The monthly Periodic Labour Force Survey (PLFS) data for December 2025, released by the Ministry of Statistics and Programme Implementation (MoSPI), showed the overall unemployment rate (UR) for persons aged 15 years and above rose marginally to 4.8% from 4.7% in November.
Rural unemployment remained stable at 3.9%, while urban unemployment edged up to 6.7% from 6.5%.
However, estimates from the Centre for Monitoring Indian Economy (CMIE) paint a grimmer picture, with monthly UR ranging from 6.28% in September to 6.91% in December 2025—significantly higher than PLFS figures due to methodological differences.
Annual CMIE UR for 2024-25 stood at 8.07%. Of course, the PLFS and CMIE methodologies are significantly different.
Meanwhile, quarterly PLFS data for Q2 shows youth unemployment (15-29 years) rising to 14.8% from 14.6% in Q1, reflecting less job opportunities for youngsters entering the job market.
Although, the Labour Force Participation Rate (LFPR), the share of population in the labour force, for the people above 15 years of age, reached a new high of 56.1% in December, as per monthly PLFS bulletin, up from 55.8% in November, continuing an upward trend since mid-2025.
Global Participation Gap
Since UR under 4% is considered to be full employment, 4.8% unemployment looks fairly good in terms of statistics, VP Singh professor of economics and director PGPM at Great Lakes Institute of Management said. “In true sense, the low LFPR is a limiting factor to our growth potential.
In the OECD countries, LFPR averages 74%. China’s LFPR averages 65.4% for 2024. Increasing LFPR to around 65% implies adding around 70 million additional workers, triggering a virtuous cycle of increased incomes leading to higher consumption prompting producers to produce more and provide even more employment,” Singh said.
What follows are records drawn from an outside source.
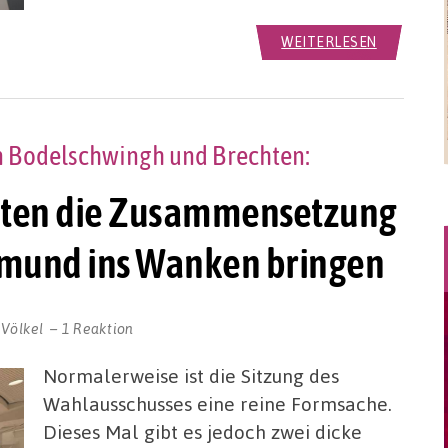
WEITERLESEN
in Bodelschwingh und Brechten:
ten die Zusammensetzung
tmund ins Wanken bringen
 Völkel
1 Reaktion
Normalerweise ist die Sitzung des
Wahlausschusses eine reine Formsache.
Dieses Mal gibt es jedoch zwei dicke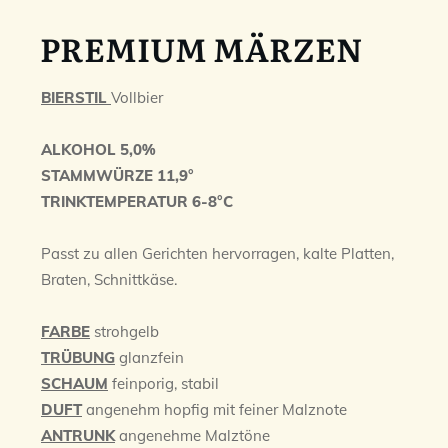
PREMIUM MÄRZEN
BIERSTIL
Vollbier
ALKOHOL 5,0%
STAMMWÜRZE 11,9°
TRINKTEMPERATUR 6-8°C
Passt zu allen Gerichten hervorragen, kalte Platten,
Braten, Schnittkäse.
FARBE
strohgelb
TRÜBUNG
glanzfein
SCHAUM
feinporig, stabil
DUFT
angenehm hopfig mit feiner Malznote
ANTRUNK
angenehme Malztöne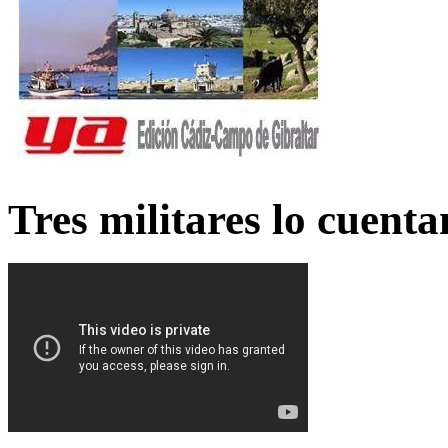
Tres militares lo cuent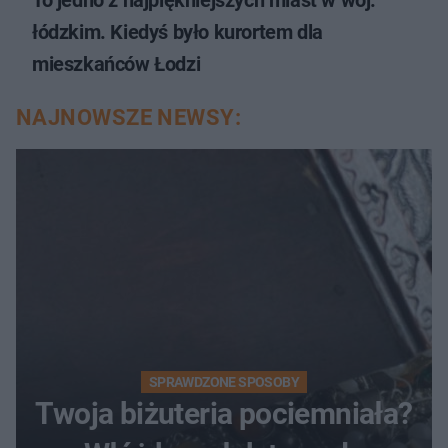
łódzkim. Kiedyś było kurortem dla
mieszkańców Łodzi
NAJNOWSZE NEWSY:
SPRAWDZONE SPOSOBY
Twoja biżuteria pociemniała?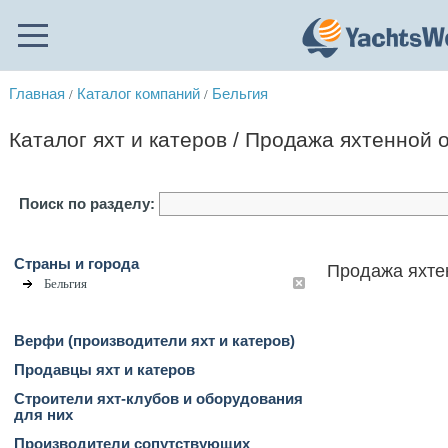
Главная
Каталог компаний
Бельгия
/
/
Каталог яхт и катеров / Продажа яхтенной 
Поиск по разделу:
Страны и города
Продажа яхте
Бельгия
Верфи (производители яхт и катеров)
Продавцы яхт и катеров
Строители яхт-клубов и оборудования
для них
Производители сопутствующих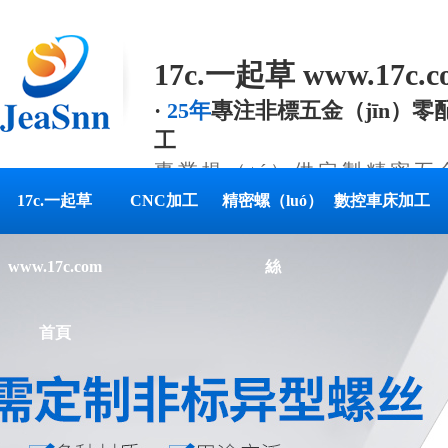
17c.一起草 www.17c
·
25年
專注非標五金（jīn）零配
工
專業提（tí）供定製精密五
決方案
17c.一起草
CNC加工
精密螺（luó）
數控車床加工
www.17c.com
絲
首頁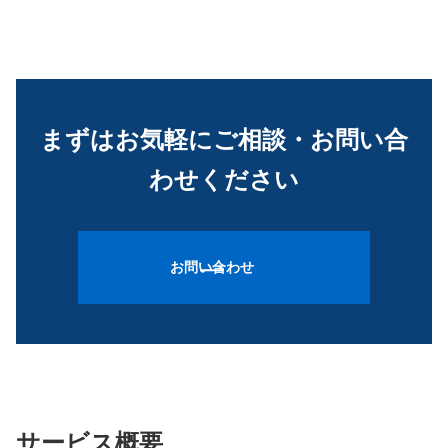
まずはお気軽にご相談・お問い合
わせください
お問い合わせ
サービス概要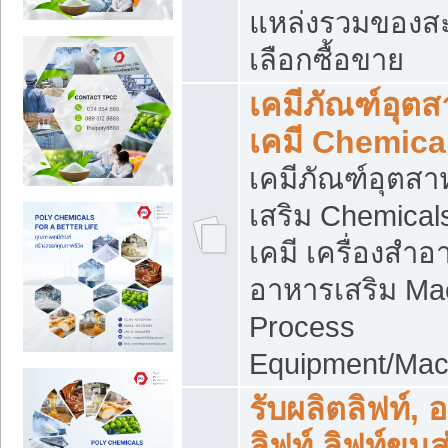
แหล่งรวมของส
เลือกซื้อขาย
เคมีภัณฑ์อุต
เคมี Chemica
เคมีภัณฑ์อุตส
เสริม Chemical
เคมี เครื่องสำอ
อาหารเสริม Ma
Process
Equipment/Mac
รับผลิตลิฟท์, 
ลิฟท์ ลิฟท์ขนส่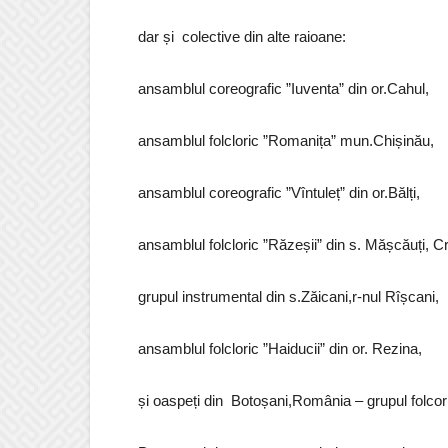
dar și colective din alte raioane:
ansamblul coreografic ”Iuventa” din or.Cahul,
ansamblul folcloric ”Romanița” mun.Chișinău,
ansamblul coreografic ”Vîntuleț” din or.Bălți,
ansamblul folcloric ”Răzeșii” din s. Mășcăuți, Cr
grupul instrumental din s.Zăicani,r-nul Rîșcani,
ansamblul folcloric ”Haiducii” din or. Rezina,
și oaspeți din Botoșani,România – grupul folcori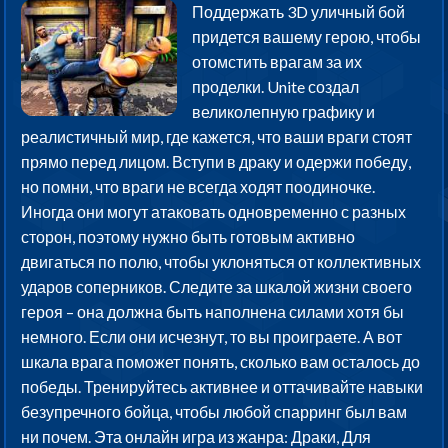
Поддержать 3D уличный бой
придется вашему герою, чтобы
отомстить врагам за их
проделки. Unite создал
великолепную графику и
реалистичный мир, где кажется, что ваши враги стоят
прямо перед лицом. Вступи в драку и одержи победу,
но помни, что враги не всегда ходят поодиночке.
Иногда они могут атаковать одновременно с разных
сторон, поэтому нужно быть готовым активно
двигаться по полю, чтобы уклоняться от коллективных
ударов соперников. Следите за шкалой жизни своего
героя – она должна быть наполнена силами хотя бы
немного. Если они исчезнут, то вы проиграете. А вот
шкала врага поможет понять, сколько вам осталось до
победы. Тренируйтесь активнее и оттачивайте навыки
безупречного бойца, чтобы любой спарринг был вам
ни почем. Эта онлайн игра из жанра: Драки, Для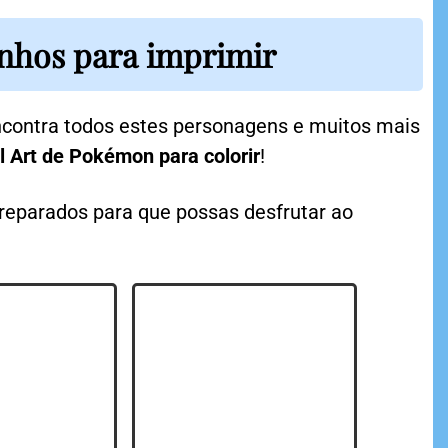
enhos para imprimir
ncontra todos estes personagens e muitos mais
l Art de Pokémon para colorir
!
eparados para que possas desfrutar ao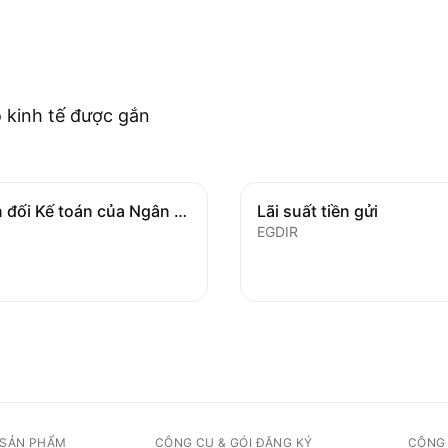
 kinh tế được gắn
Bảng Cân đối Kế toán của Ngân hàng Trung ương
Lãi suất tiền gửi
EGDIR
 SẢN PHẨM
CÔNG CỤ & GÓI ĐĂNG KÝ
CỘNG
A key concern is the large number of central government vacancies, underscoring untapped potential in public sector employment. Nearly 75,000 vacancies in select departments alone, indicate significant scope for direct job creation through faster recruitment drives.
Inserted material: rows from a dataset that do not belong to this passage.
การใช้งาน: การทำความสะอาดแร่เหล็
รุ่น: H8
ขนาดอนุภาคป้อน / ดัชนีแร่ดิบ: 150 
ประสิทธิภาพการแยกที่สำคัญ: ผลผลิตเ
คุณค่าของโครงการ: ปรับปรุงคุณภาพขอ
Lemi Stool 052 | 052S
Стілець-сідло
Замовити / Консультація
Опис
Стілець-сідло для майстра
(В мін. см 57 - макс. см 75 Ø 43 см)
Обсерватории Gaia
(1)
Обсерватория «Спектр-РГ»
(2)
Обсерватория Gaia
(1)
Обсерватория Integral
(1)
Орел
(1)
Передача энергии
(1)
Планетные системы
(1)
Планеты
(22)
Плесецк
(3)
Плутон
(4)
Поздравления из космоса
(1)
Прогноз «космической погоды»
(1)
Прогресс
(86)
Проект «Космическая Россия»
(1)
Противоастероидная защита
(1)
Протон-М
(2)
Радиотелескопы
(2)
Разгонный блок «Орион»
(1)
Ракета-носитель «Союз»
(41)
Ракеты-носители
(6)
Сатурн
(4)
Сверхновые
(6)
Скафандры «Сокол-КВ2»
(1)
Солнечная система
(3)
The number of vacant posts in Indian Railways, one of the largest employers in the government sector, is not known as the government has not shared the data to the Lok Sabha.
On private sector performance in FY26 in terms of creating more jobs, Sen Gupta observed that investment remains cautious. Manufacturing capacity utilization is elevated, but fresh capacities have not materialized significantly.
Bank credit growth has been driven mainly by micro, small and medium enterprises (MSME), while large corporate borrowing stays subdued.
Rajani Sinha, Chief Economist at CareEdge, highlighted disguised unemployment in agriculture, where, she said, around 44% of the workforce remains despite low productivity needs. “Boost agri-related sectors like processing, horticulture, and floriculture for higher-value jobs,” she recommended. “In manufacturing, prioritize export-oriented, labour-intensive areas.”
MSME Growth Linkages
Rahul Singh, Associate Professor at O.P. Jindal Global University, said the Budget should link growth to large-scale employment through stronger MSME support, targeted hiring incentives, and industry-aligned skills.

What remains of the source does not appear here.